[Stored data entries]
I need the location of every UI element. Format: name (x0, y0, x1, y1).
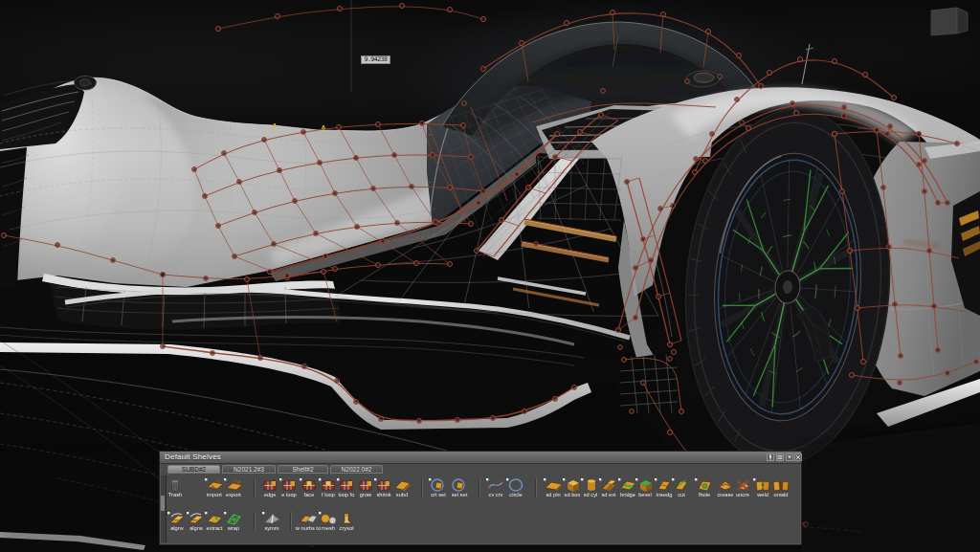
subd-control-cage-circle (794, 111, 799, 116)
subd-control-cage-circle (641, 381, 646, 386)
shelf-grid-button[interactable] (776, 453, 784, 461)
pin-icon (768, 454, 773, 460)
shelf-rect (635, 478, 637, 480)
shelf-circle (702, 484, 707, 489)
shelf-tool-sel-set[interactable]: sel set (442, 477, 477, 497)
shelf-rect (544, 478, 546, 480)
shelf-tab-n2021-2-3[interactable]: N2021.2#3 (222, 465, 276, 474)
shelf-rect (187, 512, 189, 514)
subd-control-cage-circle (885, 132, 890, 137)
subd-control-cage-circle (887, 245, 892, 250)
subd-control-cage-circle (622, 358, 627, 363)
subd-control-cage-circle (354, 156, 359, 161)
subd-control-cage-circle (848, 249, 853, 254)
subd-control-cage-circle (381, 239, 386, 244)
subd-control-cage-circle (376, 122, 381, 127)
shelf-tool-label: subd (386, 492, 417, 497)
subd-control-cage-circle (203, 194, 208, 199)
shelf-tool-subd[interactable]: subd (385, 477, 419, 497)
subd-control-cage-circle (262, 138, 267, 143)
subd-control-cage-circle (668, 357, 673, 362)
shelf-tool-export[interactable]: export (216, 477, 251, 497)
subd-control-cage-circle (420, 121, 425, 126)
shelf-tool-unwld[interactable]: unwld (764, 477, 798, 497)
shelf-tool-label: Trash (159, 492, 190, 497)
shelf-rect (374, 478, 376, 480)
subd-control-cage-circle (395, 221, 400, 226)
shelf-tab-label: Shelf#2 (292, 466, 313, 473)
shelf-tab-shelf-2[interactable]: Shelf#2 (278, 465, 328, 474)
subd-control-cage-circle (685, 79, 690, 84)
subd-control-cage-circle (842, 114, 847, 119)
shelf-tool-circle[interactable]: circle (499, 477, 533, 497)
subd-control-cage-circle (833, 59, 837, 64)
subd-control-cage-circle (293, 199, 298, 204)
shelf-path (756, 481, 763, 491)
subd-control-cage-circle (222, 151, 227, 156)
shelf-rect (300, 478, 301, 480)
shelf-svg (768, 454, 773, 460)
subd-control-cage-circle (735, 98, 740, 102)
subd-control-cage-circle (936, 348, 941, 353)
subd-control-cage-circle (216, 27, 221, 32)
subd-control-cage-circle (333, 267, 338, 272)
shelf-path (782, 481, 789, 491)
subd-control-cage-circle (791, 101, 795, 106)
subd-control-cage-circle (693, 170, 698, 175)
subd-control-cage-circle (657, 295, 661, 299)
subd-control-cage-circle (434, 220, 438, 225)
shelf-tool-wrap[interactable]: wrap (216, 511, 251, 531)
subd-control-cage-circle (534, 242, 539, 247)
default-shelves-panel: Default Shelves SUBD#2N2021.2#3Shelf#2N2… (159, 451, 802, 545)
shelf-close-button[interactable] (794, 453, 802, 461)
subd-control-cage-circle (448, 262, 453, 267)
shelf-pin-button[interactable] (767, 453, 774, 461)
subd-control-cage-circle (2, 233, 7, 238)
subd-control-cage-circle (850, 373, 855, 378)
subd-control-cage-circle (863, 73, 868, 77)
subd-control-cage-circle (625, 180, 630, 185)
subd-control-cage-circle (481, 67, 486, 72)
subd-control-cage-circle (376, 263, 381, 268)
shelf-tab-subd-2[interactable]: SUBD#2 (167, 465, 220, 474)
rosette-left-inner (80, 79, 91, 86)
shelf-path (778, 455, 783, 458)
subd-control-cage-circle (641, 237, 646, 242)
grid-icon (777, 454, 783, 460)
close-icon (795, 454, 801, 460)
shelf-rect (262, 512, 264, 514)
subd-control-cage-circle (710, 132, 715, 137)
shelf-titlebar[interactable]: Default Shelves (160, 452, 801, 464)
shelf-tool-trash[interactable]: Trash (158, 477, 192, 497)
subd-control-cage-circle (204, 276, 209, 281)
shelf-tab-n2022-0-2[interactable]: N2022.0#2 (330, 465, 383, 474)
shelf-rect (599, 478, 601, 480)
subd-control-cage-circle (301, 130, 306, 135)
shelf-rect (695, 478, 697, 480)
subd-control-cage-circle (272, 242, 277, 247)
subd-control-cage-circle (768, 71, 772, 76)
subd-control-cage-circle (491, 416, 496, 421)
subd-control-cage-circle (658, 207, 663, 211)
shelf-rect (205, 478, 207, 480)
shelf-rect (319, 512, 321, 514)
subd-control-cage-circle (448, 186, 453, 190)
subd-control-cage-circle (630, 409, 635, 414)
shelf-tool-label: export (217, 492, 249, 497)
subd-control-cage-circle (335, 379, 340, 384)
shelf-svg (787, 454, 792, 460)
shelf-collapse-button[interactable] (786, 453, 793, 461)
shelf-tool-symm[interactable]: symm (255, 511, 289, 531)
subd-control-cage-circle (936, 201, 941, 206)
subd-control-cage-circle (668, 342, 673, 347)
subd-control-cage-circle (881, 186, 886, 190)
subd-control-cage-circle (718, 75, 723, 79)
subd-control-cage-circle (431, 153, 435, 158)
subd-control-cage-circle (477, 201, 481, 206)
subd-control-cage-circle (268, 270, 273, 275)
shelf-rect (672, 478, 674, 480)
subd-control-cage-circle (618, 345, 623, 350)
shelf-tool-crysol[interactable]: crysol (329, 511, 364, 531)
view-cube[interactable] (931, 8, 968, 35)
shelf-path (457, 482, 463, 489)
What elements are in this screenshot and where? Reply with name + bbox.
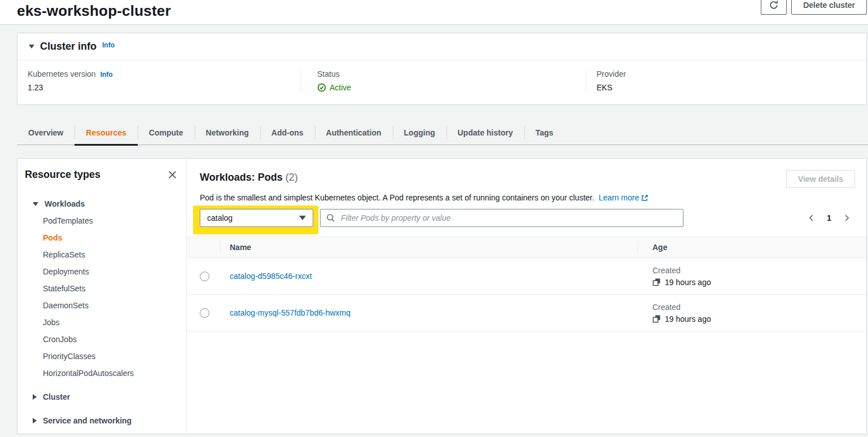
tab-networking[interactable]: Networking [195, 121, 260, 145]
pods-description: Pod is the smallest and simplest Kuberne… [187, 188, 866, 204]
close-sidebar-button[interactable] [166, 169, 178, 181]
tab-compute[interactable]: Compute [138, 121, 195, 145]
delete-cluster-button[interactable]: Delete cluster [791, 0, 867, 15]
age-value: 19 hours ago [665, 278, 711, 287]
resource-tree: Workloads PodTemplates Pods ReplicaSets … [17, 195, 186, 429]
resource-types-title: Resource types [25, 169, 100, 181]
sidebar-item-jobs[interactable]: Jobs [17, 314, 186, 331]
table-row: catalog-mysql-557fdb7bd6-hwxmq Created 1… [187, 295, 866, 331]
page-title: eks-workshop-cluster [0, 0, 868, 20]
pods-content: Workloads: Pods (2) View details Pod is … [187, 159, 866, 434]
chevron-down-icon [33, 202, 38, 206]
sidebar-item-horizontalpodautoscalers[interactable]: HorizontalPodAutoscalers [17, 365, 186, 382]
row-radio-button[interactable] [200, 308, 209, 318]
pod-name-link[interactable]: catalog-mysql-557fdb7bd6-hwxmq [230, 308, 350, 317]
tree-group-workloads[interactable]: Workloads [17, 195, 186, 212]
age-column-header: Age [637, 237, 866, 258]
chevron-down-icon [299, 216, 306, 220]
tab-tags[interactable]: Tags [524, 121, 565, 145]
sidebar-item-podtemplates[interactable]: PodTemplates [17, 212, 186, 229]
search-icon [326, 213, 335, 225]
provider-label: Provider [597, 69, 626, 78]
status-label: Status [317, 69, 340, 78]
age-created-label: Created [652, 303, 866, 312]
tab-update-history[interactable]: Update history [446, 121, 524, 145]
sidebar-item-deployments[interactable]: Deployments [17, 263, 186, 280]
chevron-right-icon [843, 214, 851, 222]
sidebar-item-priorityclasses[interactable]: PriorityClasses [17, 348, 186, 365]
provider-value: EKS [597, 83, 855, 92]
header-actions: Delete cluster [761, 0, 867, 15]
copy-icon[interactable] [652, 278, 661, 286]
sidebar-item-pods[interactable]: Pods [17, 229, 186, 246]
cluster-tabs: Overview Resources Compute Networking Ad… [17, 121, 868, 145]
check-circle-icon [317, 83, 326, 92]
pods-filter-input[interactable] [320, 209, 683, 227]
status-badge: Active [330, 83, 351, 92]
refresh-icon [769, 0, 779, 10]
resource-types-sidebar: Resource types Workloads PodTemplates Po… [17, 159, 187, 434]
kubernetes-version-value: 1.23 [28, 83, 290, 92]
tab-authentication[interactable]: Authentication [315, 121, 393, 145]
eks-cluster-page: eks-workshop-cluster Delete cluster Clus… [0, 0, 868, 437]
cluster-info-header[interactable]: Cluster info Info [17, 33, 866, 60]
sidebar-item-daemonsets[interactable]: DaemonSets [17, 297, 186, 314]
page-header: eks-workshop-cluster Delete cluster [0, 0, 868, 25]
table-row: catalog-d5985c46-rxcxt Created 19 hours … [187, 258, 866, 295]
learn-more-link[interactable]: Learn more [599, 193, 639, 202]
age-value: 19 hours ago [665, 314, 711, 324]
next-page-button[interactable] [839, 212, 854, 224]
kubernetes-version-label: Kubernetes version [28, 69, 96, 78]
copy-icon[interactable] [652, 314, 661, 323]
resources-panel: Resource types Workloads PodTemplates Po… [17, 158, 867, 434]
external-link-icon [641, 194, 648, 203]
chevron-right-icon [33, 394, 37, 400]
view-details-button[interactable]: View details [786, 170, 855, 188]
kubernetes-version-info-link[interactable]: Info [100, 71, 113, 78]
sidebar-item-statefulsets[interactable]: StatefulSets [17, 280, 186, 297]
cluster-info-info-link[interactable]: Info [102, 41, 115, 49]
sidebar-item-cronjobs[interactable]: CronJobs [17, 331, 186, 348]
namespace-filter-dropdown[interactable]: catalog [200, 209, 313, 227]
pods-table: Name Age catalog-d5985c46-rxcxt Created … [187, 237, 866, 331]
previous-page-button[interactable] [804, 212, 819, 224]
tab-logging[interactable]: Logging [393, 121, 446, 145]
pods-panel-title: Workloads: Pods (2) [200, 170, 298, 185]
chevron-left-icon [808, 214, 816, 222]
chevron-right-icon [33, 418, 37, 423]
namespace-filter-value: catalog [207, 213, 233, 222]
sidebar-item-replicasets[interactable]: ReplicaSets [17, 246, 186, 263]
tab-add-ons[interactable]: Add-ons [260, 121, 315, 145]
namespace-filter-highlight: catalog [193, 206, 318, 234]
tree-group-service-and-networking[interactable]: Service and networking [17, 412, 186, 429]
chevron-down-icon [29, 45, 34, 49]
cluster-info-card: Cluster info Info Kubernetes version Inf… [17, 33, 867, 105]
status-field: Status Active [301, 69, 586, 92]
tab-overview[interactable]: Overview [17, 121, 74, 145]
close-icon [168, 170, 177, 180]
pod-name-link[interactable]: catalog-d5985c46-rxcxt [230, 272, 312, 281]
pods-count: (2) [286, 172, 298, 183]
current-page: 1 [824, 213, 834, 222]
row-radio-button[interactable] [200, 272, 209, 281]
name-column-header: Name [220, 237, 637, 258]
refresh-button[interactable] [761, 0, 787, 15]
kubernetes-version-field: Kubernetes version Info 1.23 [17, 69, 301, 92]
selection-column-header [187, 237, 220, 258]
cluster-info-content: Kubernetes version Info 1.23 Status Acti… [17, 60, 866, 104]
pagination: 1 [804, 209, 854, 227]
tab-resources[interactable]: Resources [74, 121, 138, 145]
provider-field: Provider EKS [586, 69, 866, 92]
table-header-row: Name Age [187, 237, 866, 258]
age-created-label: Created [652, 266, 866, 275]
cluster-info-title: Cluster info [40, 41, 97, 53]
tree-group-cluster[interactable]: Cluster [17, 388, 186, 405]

**Exercise prompt**. Lines from the entries that contain the word "provider" are what the answer must hold.

**Task answer**.
provider-label: Provider [597, 69, 626, 78]
provider-value: EKS [597, 83, 855, 92]
provider-field: Provider EKS [586, 69, 866, 92]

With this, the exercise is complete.